### Problem to solve:
Return only those lines of the records below in which "пенсионных" appears.

Top of Input data

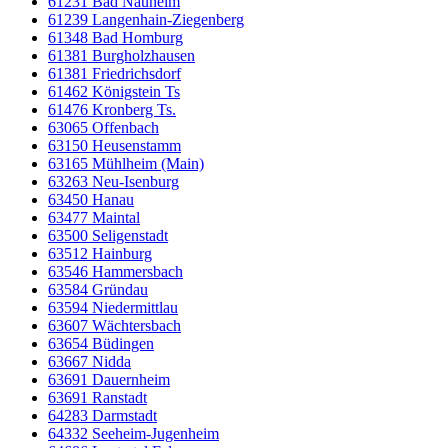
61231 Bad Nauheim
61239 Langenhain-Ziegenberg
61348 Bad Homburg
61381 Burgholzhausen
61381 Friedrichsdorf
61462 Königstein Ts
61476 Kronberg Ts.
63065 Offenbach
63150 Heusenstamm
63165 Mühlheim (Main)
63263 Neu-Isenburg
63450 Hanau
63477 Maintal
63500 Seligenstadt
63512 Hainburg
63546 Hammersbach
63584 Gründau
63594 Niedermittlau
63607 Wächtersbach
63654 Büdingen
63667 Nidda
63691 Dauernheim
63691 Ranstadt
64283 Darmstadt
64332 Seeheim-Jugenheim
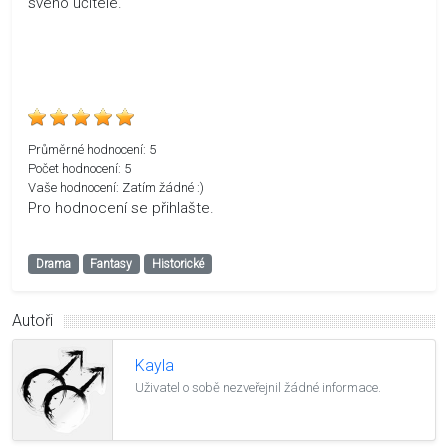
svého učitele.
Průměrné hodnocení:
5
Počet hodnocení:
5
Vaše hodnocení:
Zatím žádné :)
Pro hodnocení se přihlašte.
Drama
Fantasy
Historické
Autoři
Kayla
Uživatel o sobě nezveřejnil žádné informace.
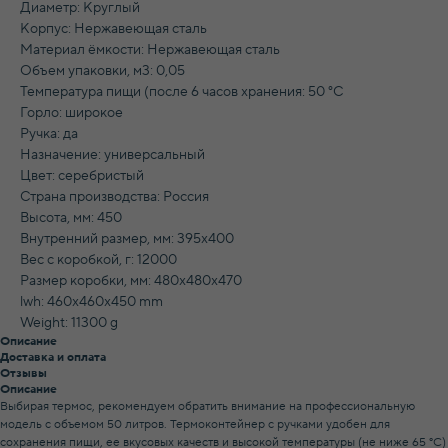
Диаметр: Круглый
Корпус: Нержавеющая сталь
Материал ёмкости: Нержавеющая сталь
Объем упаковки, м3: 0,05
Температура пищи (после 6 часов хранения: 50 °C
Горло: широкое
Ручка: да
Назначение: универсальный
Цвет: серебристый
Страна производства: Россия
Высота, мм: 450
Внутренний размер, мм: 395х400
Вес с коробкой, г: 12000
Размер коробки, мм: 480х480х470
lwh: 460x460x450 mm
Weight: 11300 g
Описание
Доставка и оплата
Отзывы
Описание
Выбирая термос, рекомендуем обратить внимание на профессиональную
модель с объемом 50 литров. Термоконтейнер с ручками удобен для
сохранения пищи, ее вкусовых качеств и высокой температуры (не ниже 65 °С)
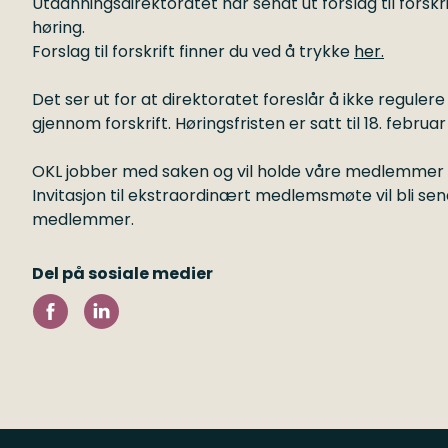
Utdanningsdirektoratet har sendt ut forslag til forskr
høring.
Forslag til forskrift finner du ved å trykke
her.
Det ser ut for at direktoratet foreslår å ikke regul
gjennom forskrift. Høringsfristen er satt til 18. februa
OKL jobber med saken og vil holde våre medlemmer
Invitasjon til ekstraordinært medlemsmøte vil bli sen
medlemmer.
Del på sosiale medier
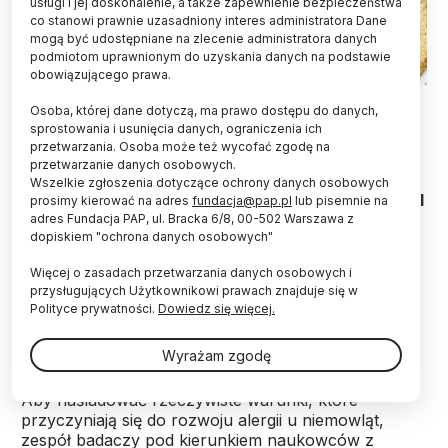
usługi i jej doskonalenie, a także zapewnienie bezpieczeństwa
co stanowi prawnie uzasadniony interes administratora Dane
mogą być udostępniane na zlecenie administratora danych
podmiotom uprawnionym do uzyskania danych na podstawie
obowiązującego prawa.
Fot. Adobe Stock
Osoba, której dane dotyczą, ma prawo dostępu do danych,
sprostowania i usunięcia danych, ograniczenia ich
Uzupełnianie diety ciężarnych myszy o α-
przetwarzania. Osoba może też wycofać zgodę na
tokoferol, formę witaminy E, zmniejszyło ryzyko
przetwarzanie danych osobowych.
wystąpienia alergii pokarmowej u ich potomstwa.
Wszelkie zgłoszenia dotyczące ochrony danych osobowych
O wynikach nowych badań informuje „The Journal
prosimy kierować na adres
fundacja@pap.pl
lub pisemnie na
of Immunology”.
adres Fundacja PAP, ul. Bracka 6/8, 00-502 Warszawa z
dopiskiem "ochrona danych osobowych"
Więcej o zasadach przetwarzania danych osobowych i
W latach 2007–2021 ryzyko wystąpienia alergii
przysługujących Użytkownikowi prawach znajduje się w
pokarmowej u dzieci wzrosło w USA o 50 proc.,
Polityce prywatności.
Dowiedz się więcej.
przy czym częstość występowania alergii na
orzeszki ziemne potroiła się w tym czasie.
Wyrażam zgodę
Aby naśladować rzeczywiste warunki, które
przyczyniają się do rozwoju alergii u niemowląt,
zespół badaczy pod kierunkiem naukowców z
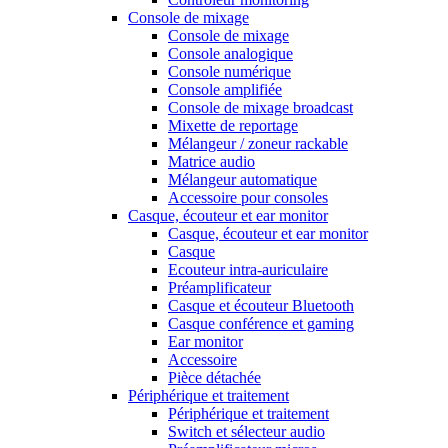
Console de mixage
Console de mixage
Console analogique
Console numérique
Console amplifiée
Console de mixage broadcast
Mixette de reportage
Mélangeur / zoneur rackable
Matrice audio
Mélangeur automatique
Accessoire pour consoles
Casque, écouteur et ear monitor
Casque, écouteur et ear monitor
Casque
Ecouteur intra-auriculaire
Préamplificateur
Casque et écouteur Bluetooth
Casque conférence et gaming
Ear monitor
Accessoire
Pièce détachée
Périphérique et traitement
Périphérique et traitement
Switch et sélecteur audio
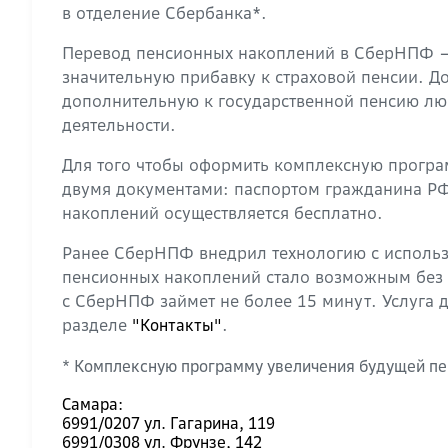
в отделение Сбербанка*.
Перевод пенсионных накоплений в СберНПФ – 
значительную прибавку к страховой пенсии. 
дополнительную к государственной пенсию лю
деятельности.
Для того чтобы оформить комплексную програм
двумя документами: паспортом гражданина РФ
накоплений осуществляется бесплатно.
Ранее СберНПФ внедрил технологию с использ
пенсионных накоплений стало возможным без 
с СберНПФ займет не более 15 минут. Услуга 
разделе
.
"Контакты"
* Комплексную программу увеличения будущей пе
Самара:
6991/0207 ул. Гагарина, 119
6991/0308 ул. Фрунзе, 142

Bottom of Input data
Top of Input data

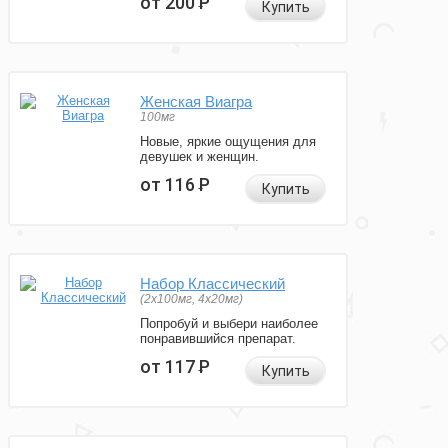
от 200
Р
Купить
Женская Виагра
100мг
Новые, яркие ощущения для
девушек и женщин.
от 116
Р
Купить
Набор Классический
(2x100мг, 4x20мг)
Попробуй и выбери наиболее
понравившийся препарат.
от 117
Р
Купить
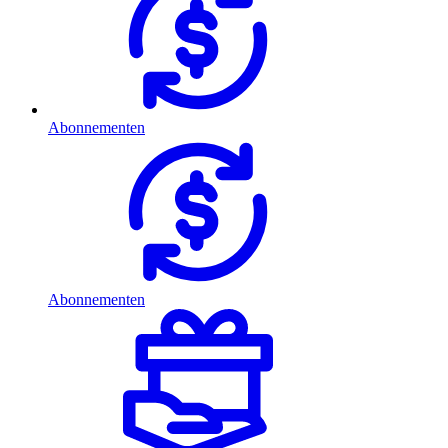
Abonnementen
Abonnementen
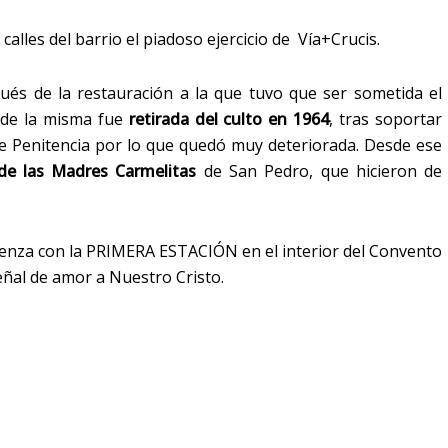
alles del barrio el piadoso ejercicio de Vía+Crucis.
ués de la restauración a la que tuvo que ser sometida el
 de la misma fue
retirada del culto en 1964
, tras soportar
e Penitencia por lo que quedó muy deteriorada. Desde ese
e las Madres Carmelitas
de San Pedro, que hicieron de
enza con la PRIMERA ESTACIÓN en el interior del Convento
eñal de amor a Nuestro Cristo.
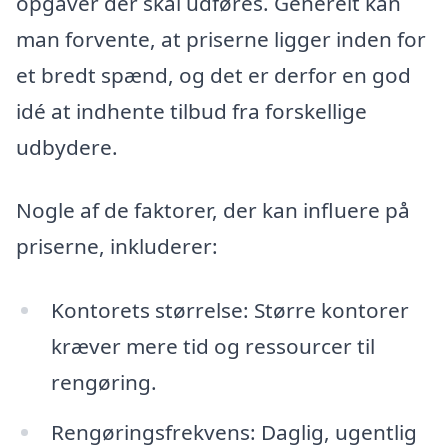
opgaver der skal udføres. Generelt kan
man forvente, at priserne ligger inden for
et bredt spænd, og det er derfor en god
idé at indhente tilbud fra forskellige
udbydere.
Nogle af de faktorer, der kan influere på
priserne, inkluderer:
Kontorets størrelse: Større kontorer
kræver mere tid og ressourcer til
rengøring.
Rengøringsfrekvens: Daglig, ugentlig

Bottom of Input data

### Task solution:
Перевод пенсионных накоплений в СберНПФ – 
пенсионных накоплений стало возможным без 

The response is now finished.